WordPress to Hugo Update V
It's time for another quick update on the site's transition from WordPress to Hugo.
Since the last time we touched this particular topic, I haven’t moved any of the semi-dynamic content like I thought I would. But fear not. It’s all still there, just hosted by WordPress. What about browsing the ever-growing collection of funny and thought-provoking one-liners?
Instead of getting A Picture A Day, A Book A Month, and the aforementioned one-liners out of the clammy, clinging grip of WordPress, I did a lot of work under the hood:
- The majority of the 2,500+ Markdown files are now free of linting errors. My most effective tool when doing that was regular expressions, and my proudest moment was without doubt this one:
^(.+(?!\n))$
. It finds every line that contains one or more characters, but doesn’t end with a line break character. Yeah, my regex-foo isn’t that impressive. - Pagination is now working properly. Initially, there was no pagination support in the theme I’m using, Hello Friend NG, but it only took a couple of hours to get it working.
- With the help of Hugo’s Markdown render hooks, I added a nifty little detail to all the external links: If it’s a Wikipedia link1, you’ll see a wikipedia logo, and if it’s another external link you’ll see a symbol for that as well. The Wikipedia logo is useful for those of you who want to dig further down in a topic I’m mentioning, and the external link flag is great for those of you who don’t trust external sites. I probably should write a post about how I did this.
- The site now saves some visitor stats. I’m only saving accumulated visitor numbers per page. No IP addresses, cookies, device fingerprinting or anything like that is involved.
As I continue to work with Hugo, I’m liking it more and more. The only feature I’ve missed so far is a good way to create archives per month and year. There are some hacks that can be used, but I think I’ll wait a while and see if Hugo comes out with native support. The release frequency is pretty high, so it might suddenly happen. Or I could give Go a go2, and make a pull request.

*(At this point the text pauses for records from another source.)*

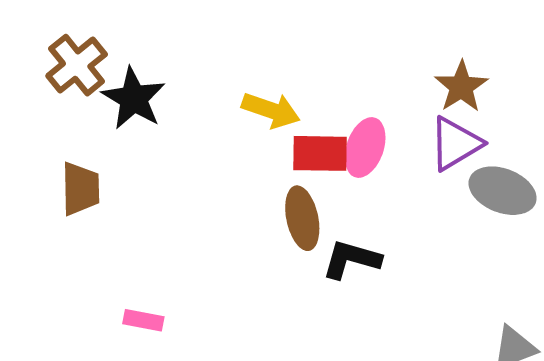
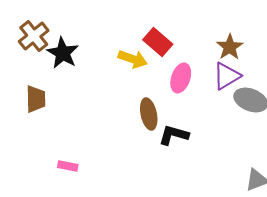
red rectangle: (320, 153) -> (158, 42), moved, turned 40

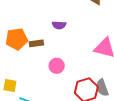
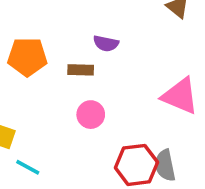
brown rectangle: (36, 43) -> (81, 70), moved

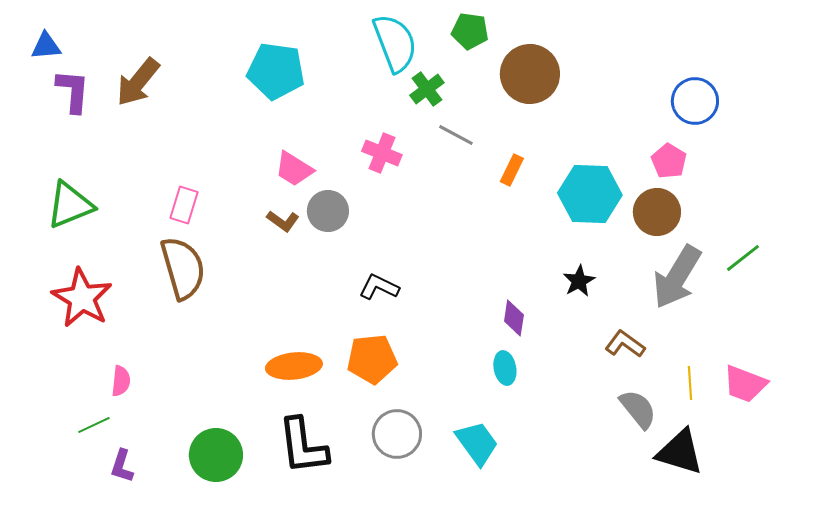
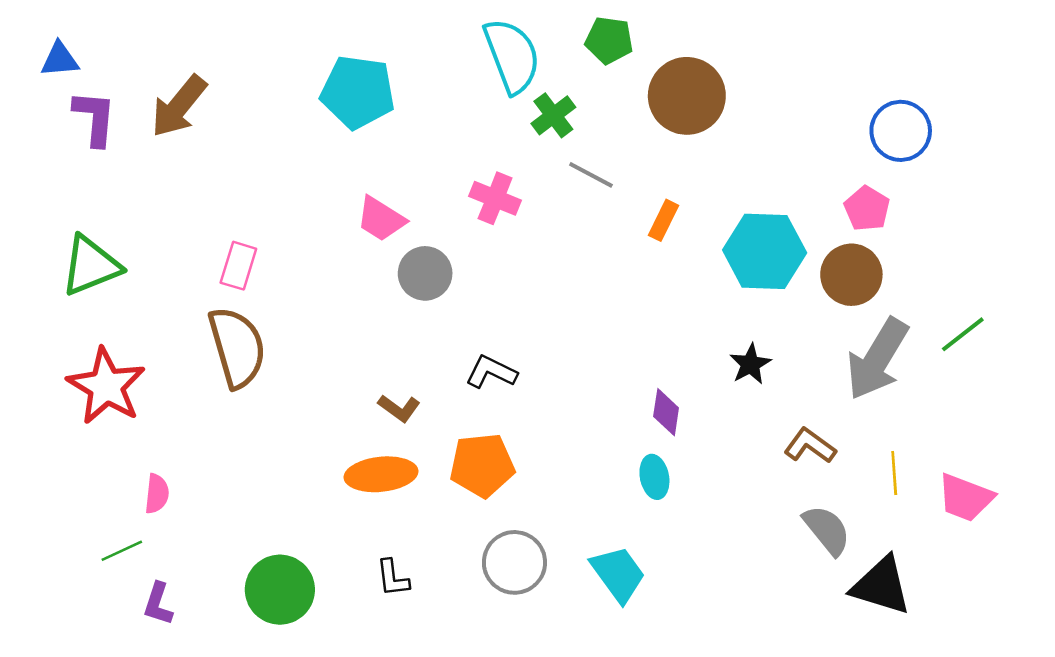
brown L-shape: (283, 221) -> (399, 408), moved
yellow line: (690, 383) -> (894, 473), moved
black L-shape: (303, 446) -> (393, 578), size x0.5

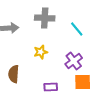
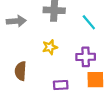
purple cross: (74, 61) -> (86, 57), turned 36

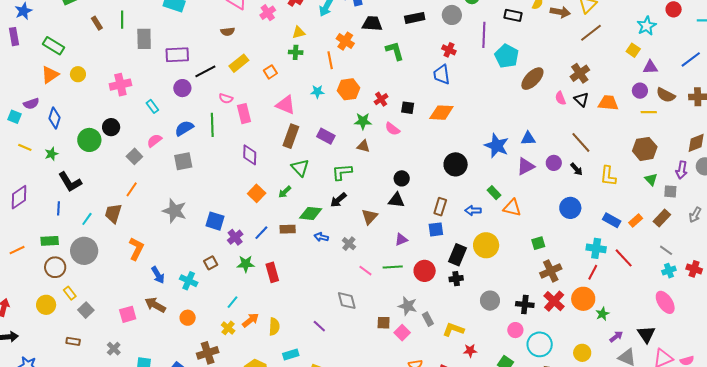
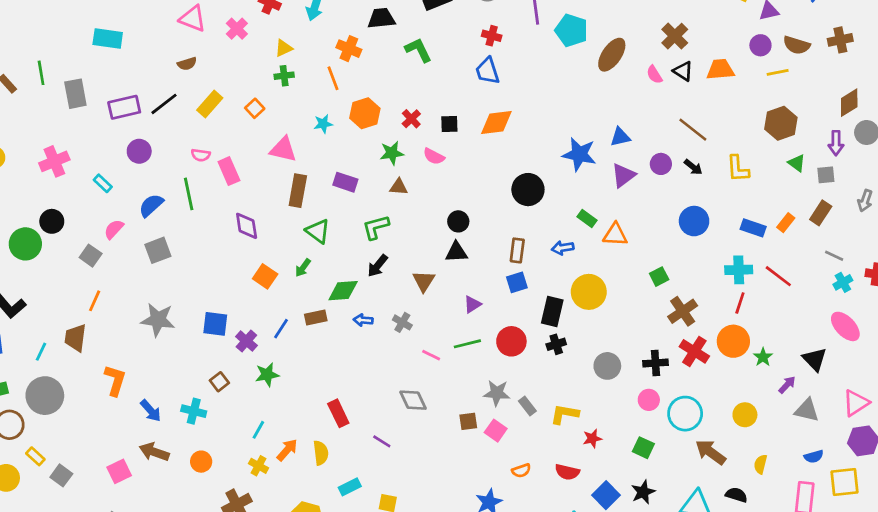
black line: (205, 71) -> (164, 104), moved
red rectangle: (272, 272) -> (338, 413), moved
black triangle: (646, 334) -> (815, 359), moved

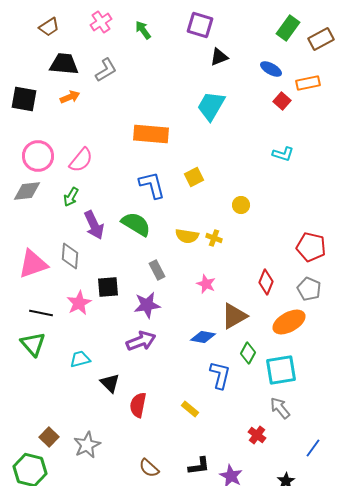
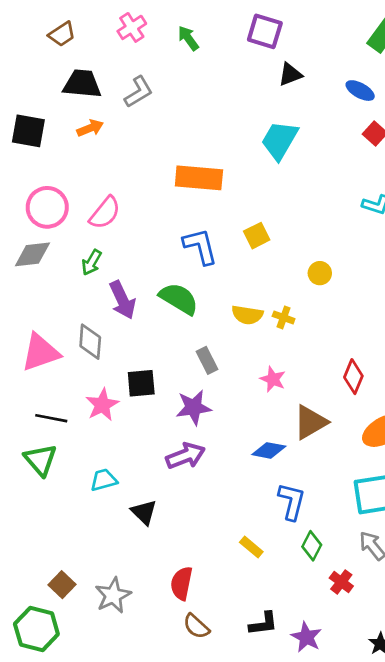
green diamond: (248, 353) -> (312, 546), moved
red semicircle: (138, 405) -> (182, 583), moved

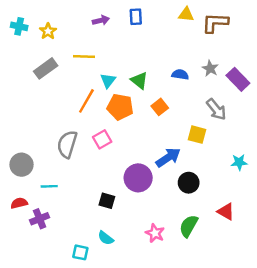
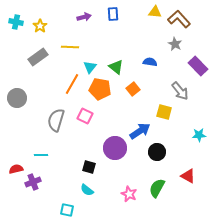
brown L-shape: (215, 23) -> (179, 19), turned 45
gray star: (210, 68) -> (175, 44), moved
pink square: (102, 139) -> (85, 116), turned -35
gray circle: (22, 165) -> (17, 98), moved
cyan semicircle: (106, 238) -> (87, 190), moved

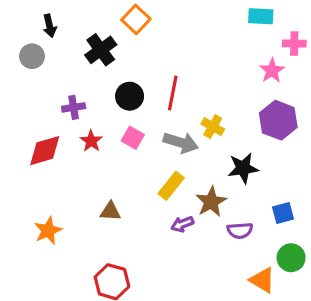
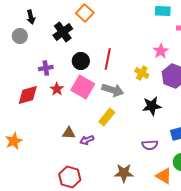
pink star: (272, 71) -> (161, 51), moved
yellow cross: (213, 127) -> (142, 73), moved
pink square: (133, 138) -> (83, 87), size x1.6
brown star: (211, 202) -> (124, 173), moved, turned 30
purple arrow: (182, 224) -> (87, 140), moved
orange star: (48, 231) -> (14, 141), moved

I’ve also been digging through a bunch of old backup CD-Rs and external hard drives. On one of the CD-Rs, I managed to find some old posts that weren’t in the archive. The oldest post was from back in 1999, which I though was pretty damn awesome to find. Back then, I didn’t write titles for any of the posts, so I had to add some arbitrary titles now. But apart from that, everything is posted in its original, cringeworthy form, with spelling errors and all.
So, yeah, the site is in pretty good shape. The next big thing is either to move A Book A Month over, or to set up a system where I can automatically ping external sites, like Twitter, Mastodon, and the Internet Archive when I publish new posts. I’ve got a basic idea of how this can be solved, but I think I’ll search the internet for some suggestions. I’m sure this is a problem someone else has solved already.